Task brief
Tally the lines below that contain the word "Dezember", and give only that number.

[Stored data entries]

* * * *

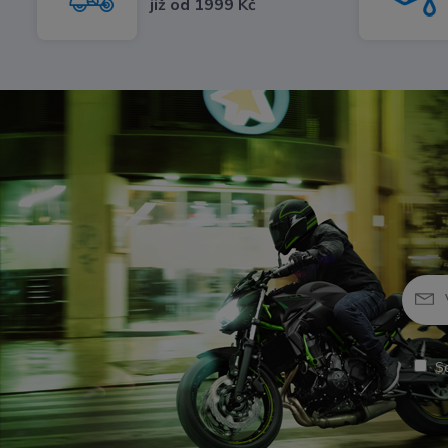
již od 1999 Kč
S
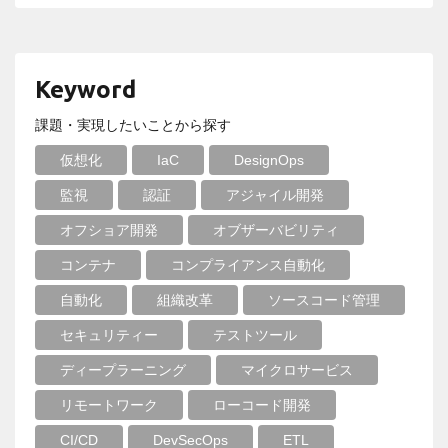
Keyword
課題・実現したいことから探す
仮想化
IaC
DesignOps
監視
認証
アジャイル開発
オフショア開発
オブザーバビリティ
コンテナ
コンプライアンス自動化
自動化
組織改革
ソースコード管理
セキュリティー
テストツール
ディープラーニング
マイクロサービス
リモートワーク
ローコード開発
CI/CD
DevSecOps
ETL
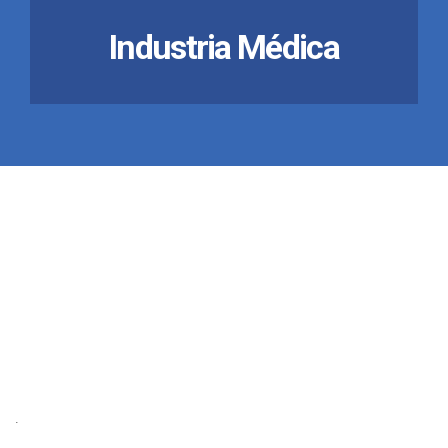
Industria Médica
.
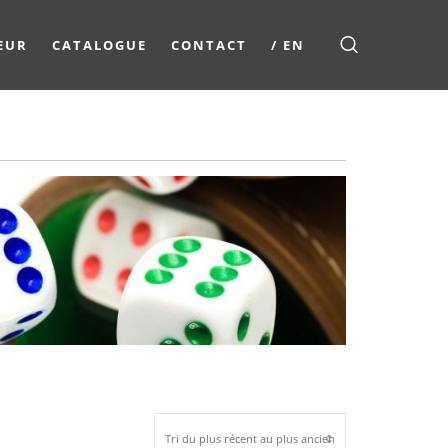
EUR
CATALOGUE
CONTACT
/ EN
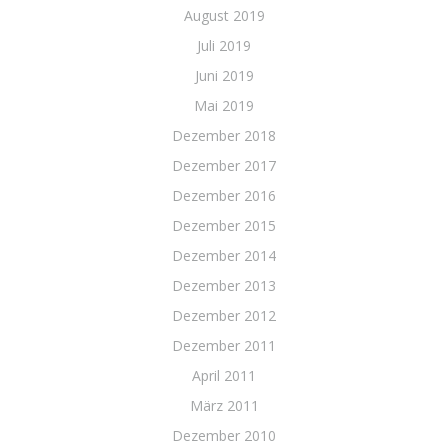
August 2019
Juli 2019
Juni 2019
Mai 2019
Dezember 2018
Dezember 2017
Dezember 2016
Dezember 2015
Dezember 2014
Dezember 2013
Dezember 2012
Dezember 2011
April 2011
März 2011
Dezember 2010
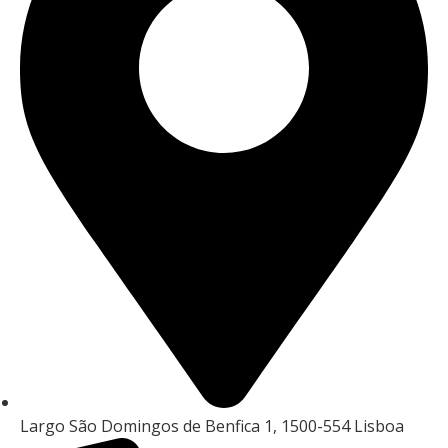
Largo São Domingos de Benfica 1, 1500-554 Lisboa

* * * *

Task solution
9